YOUR ASSIGNMENT: Output the exact lines that start at the one containing "numerosi studi scientifici che hanno" and continue to the last line of the entries below; do not output pictures.
START DATASET RECORDS
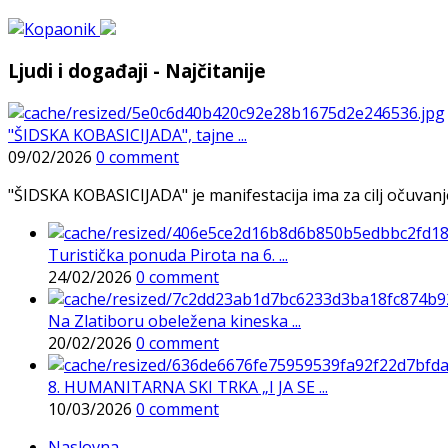
Ljudi i događaji - Najčitanije
"ŠIDSKA KOBASICIJADA", tajne ...
09/02/2026
0 comment
"ŠIDSKA KOBASICIJADA" je manifestacija ima za cilj očuvanje o
Turistička ponuda Pirota na 6. ...
24/02/2026
0 comment
Na Zlatiboru obeležena kineska ...
20/02/2026
0 comment
8. HUMANITARNA SKI TRKA „I JA SE ...
10/03/2026
0 comment
Naslovna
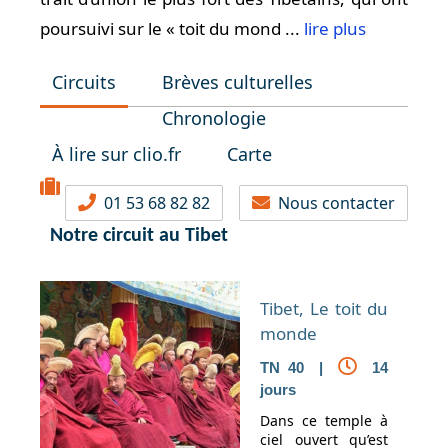
poursuivi sur le « toit du mond ...
lire plus
Circuits
Brèves culturelles
Chronologie
À lire sur clio.fr
Carte
01 53 68 82 82
Nous contacter
Notre circuit au Tibet
Tibet, Le toit du
monde
TN 40 |
14
jours
Dans ce temple à
ciel ouvert qu’est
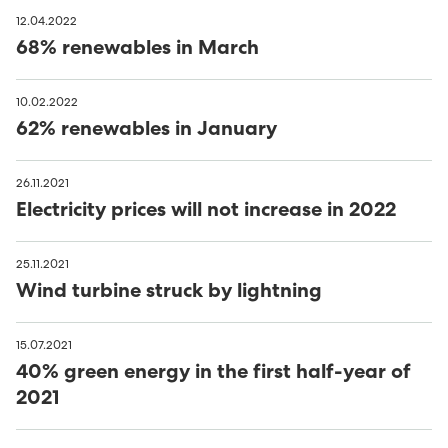
12.04.2022
68% renewables in March
10.02.2022
62% renewables in January
26.11.2021
Electricity prices will not increase in 2022
25.11.2021
Wind turbine struck by lightning
15.07.2021
40% green energy in the first half-year of
2021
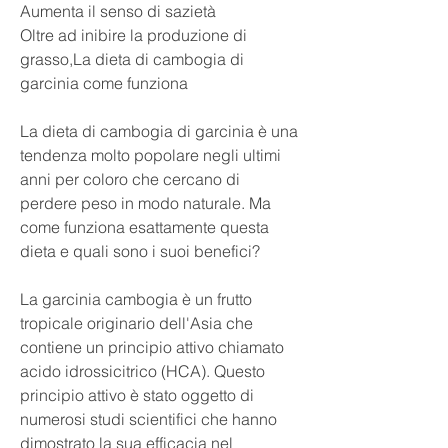
Aumenta il senso di sazietà
Oltre ad inibire la produzione di 
grasso,La dieta di cambogia di 
garcinia come funziona
La dieta di cambogia di garcinia è una 
tendenza molto popolare negli ultimi 
anni per coloro che cercano di 
perdere peso in modo naturale. Ma 
come funziona esattamente questa 
dieta e quali sono i suoi benefici?
La garcinia cambogia è un frutto 
tropicale originario dell'Asia che 
contiene un principio attivo chiamato 
acido idrossicitrico (HCA). Questo 
principio attivo è stato oggetto di 
numerosi studi scientifici che hanno 
dimostrato la sua efficacia nel 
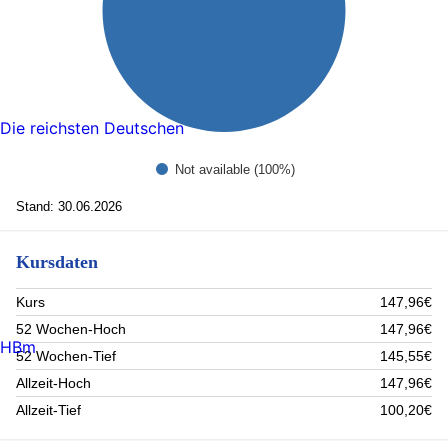
Die reichsten Deutschen
Not available (100%)
Stand: 30.06.2026
Kursdaten
Kurs
147,96€
52 Wochen-Hoch
147,96€
HBm
52 Wochen-Tief
145,55€
Allzeit-Hoch
147,96€
Allzeit-Tief
100,20€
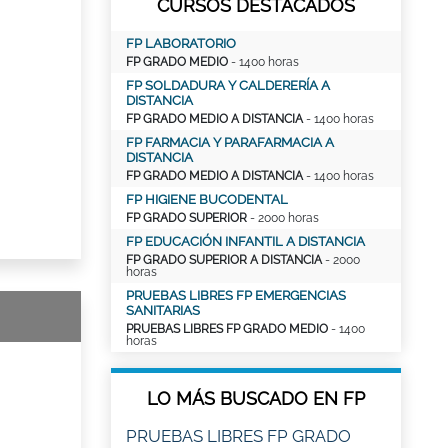
CURSOS DESTACADOS
FP LABORATORIO
FP GRADO MEDIO
- 1400 horas
FP SOLDADURA Y CALDERERÍA A
DISTANCIA
FP GRADO MEDIO A DISTANCIA
- 1400 horas
FP FARMACIA Y PARAFARMACIA A
DISTANCIA
FP GRADO MEDIO A DISTANCIA
- 1400 horas
FP HIGIENE BUCODENTAL
FP GRADO SUPERIOR
- 2000 horas
FP EDUCACIÓN INFANTIL A DISTANCIA
FP GRADO SUPERIOR A DISTANCIA
- 2000
horas
PRUEBAS LIBRES FP EMERGENCIAS
SANITARIAS
PRUEBAS LIBRES FP GRADO MEDIO
- 1400
horas
LO MÁS BUSCADO EN FP
PRUEBAS LIBRES FP GRADO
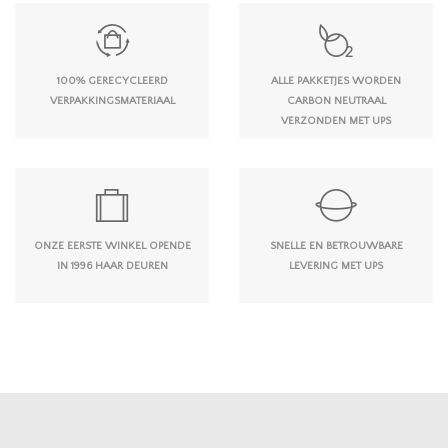
100% GERECYCLEERD
ALLE PAKKETJES WORDEN
VERPAKKINGSMATERIAAL
CARBON NEUTRAAL
VERZONDEN MET UPS
ONZE EERSTE WINKEL OPENDE
SNELLE EN BETROUWBARE
IN 1996 HAAR DEUREN
LEVERING MET UPS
END DATASET RECORDS
TASK OUTPUT:
numerosi studi scientifici che hanno 
dimostrato la sua efficacia nel 
Die reichsten Deutschen
Not available (100%)
Stand: 30.06.2026
Kursdaten
Kurs
147,96€
52 Wochen-Hoch
147,96€
HBm
52 Wochen-Tief
145,55€
Allzeit-Hoch
147,96€
Allzeit-Tief
100,20€
CURSOS DESTACADOS
FP LABORATORIO
FP GRADO MEDIO
- 1400 horas
FP SOLDADURA Y CALDERERÍA A
DISTANCIA
FP GRADO MEDIO A DISTANCIA
- 1400 horas
FP FARMACIA Y PARAFARMACIA A
DISTANCIA
FP GRADO MEDIO A DISTANCIA
- 1400 horas
FP HIGIENE BUCODENTAL
FP GRADO SUPERIOR
- 2000 horas
FP EDUCACIÓN INFANTIL A DISTANCIA
FP GRADO SUPERIOR A DISTANCIA
- 2000
horas
PRUEBAS LIBRES FP EMERGENCIAS
SANITARIAS
PRUEBAS LIBRES FP GRADO MEDIO
- 1400
horas
LO MÁS BUSCADO EN FP
PRUEBAS LIBRES FP GRADO
100% GERECYCLEERD
ALLE PAKKETJES WORDEN
VERPAKKINGSMATERIAAL
CARBON NEUTRAAL
VERZONDEN MET UPS
ONZE EERSTE WINKEL OPENDE
SNELLE EN BETROUWBARE
IN 1996 HAAR DEUREN
LEVERING MET UPS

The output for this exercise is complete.